The RAND report focuses on three broad types of value-based purchasing models:
• Pay-for-performance programs reward healthcare providers with a bonus or higher payments based on their performance on a set of quality and/or cost measures.
• Accountable care organizations are groups of doctors, hospitals, and other providers that agree to coordinate efforts and be responsible for the overall cost and quality of care for a group of patients. Payments are tied to the total cost of the care provided, and providers share financial risk and a portion of any savings.
• Bundled payments provide a group of healthcare providers a fixed payment covering the average cost of a bundle of services.
The pay-for-performance model was the first value-based incentive model to be widely implemented, with accountable care organizations and bundled payment methods just beginning to be adopted.
Studies done to date on value-based purchasing have been inconclusive, with some showing modest cost savings and quality improvements, and others finding no meaningful changes. In addition, many of the studies about value-based purchasing had design flaws that make it hard to determine whether the intervention had an effect beyond other changes that were occurring in healthcare to cut costs and improve quality.
RAND researchers compiled the report by assessing value-based purchasing across three dimensions. First, they reviewed 129 value-based purchasing initiatives—primarily pay-for-performance programs, but also accountable care organizations and bundled payment programs, to describe their design features.
In addition, researchers reviewed published studies that evaluated the impact of pay for performance, accountable care organizations, and bundled payment programs.

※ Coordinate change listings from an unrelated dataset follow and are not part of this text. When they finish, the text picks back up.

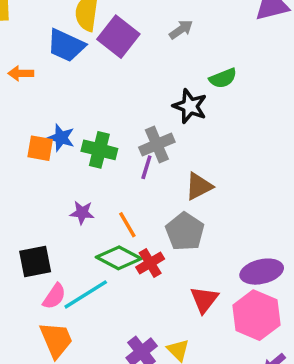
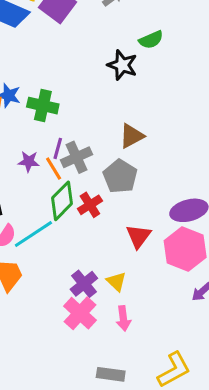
gray cross: (157, 145) -> (76, 157), moved
purple line: (146, 167) -> (58, 148), moved
orange line: (127, 225) -> (54, 169), moved
green diamond: (119, 258) -> (62, 201), turned -72

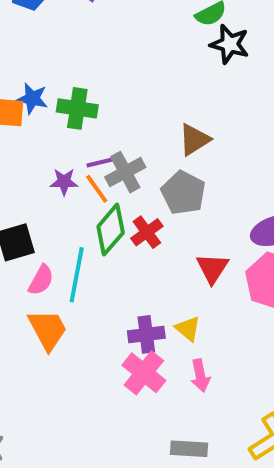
black star: (122, 65) -> (230, 44), moved
purple line: (58, 148) -> (100, 162), turned 65
cyan line: (33, 234) -> (77, 275), turned -42
purple cross: (84, 284) -> (146, 334), turned 36

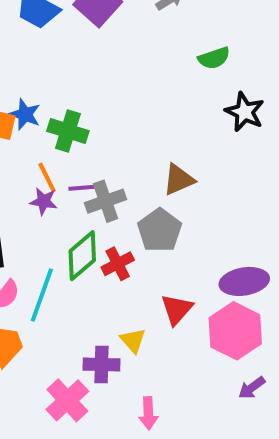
black star: (230, 44) -> (245, 112), moved
orange line: (97, 189) -> (47, 178), moved
yellow triangle: (188, 329) -> (133, 340), moved
pink cross: (144, 373) -> (67, 400), moved

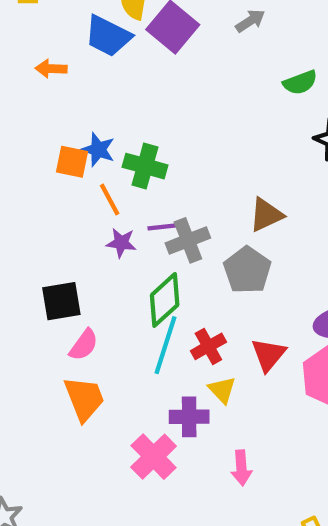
orange line: (47, 178) -> (110, 199), moved
red cross: (118, 264) -> (208, 346), moved
cyan line: (42, 295) -> (165, 345), moved

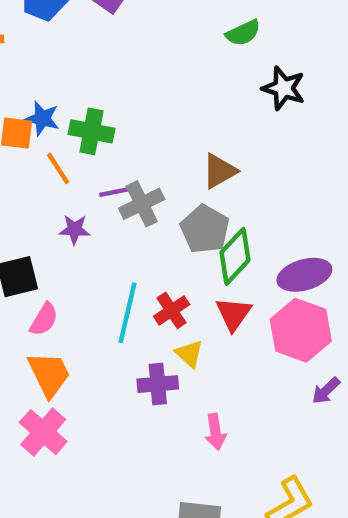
purple star: (121, 243) -> (75, 229), moved
green diamond: (165, 300) -> (235, 256), moved
pink cross: (154, 457) -> (43, 432), moved

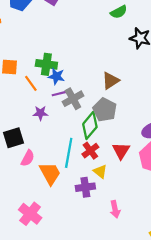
blue star: (42, 118) -> (56, 76), moved
green diamond: (235, 256) -> (90, 125), moved
orange trapezoid: (49, 374) -> (50, 173), moved

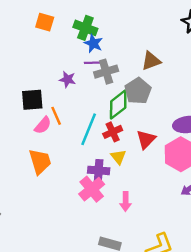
orange line: (31, 83) -> (56, 116), moved
orange trapezoid: (50, 173) -> (40, 161), moved
pink cross: (30, 214) -> (92, 189), moved

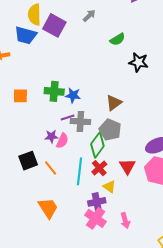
blue star: (93, 43) -> (73, 95), moved
gray cross: (106, 72) -> (80, 121), turned 36
pink semicircle: (43, 125) -> (62, 141), moved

Finally, researchers organized a technical expert panel of value-based purchasing program sponsors, healthcare providers, and program evaluators to comment on the evidence to date and to recommend strategies to build the evidence needed to inform the use of and design of value-based purchasing programs moving forward.
“The newer value-based purchasing models require health providers to build systems of care and coordinate their actions with providers in different settings to manage the totality of a patient’s care,” says Damberg, who holds the RAND Distinguished Chair in Health Care Payment Policy. “Given the complexities of care redesign, the need to share information across providers, and the ability to absorb financial risk, it remains to be seen which of these approaches can work and under what circumstances.”
The report calls for value-based purchasing program sponsors and evaluators to work together to define the list of priority research questions and data that need to be collected to generate the evidence policymakers require to inform program design and implementation.
This report was completed under a contract to the U.S. Department of Health and Human Services.
The study, “Measuring Success in Health Care Value-Based Purchasing Programs: Findings from an Environmental Scan, Literature Review, and Expert Panel Discussions,” can be found at www.rand.org. Other authors of the report are Melony E. Sorbero, Susan L. Lovejoy, Grant Martsolf, Laura Raaen, and Daniel Mandel.